In Hanover for the first time since WW II, we sighted U.S. Government geologist Dick Meyer who was in town for a lecture at the Thayer School. We not only sighted him but we had a beer with him and he seemed genuinely impressed with the state of the Dartmouth union, and that included the presence of the distaffs.

Nice chat with Budge Griffin, Union Carbide in Newark, who is an awfully happy fellow now thai he doesn't have to commute into NYC any more.

Littleton, N.H.'s Jay Downing continues to toil for the telephone company but his heart is in his 80-acre farm outside of town where he breeds and raises Morgan horses.
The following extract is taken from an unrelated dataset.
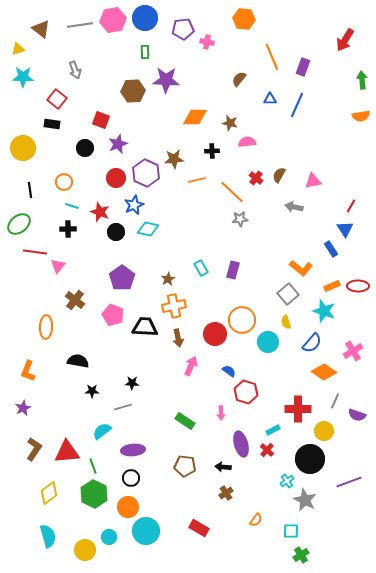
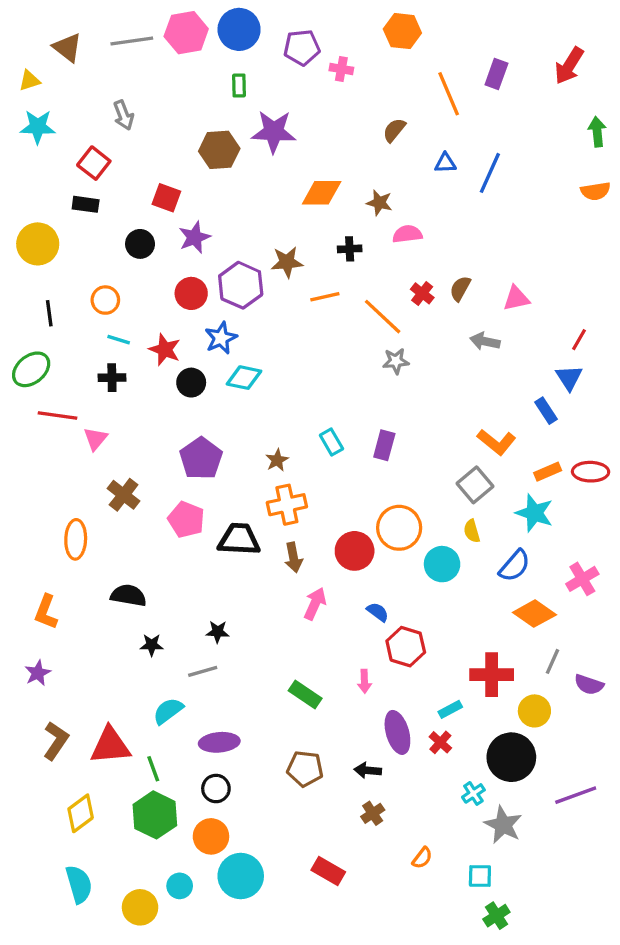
purple rectangle: (303, 67) -> (496, 74), moved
Don Currier, in Hanover with daughter Robin "looking at colleges," says he is still "peddling pills" for the drug division of American Cyanamid out of Simsbury, Conn., and looking forward to early retirement, say in another five years or so. Can't argue with that, says I.

Herb Storfer, executive placement firm out of White Plains, reports that he has suddenly disvered salt water and he is out most weekends with the family on his newly acquired Bristol 216 sailboat.

Sadly, three deaths to report: Chet Harris died in January 1971 of a heart attack; Bill Brewster died July 28 of exhaustion; and Sandy McCreery was killed in an automobile accident August 8 while camping with his family. All of our sympathies to the survivors. Obituaries will appear in due course.

Hope to see many of you on the 'fifty this fall. That's it. Blessings.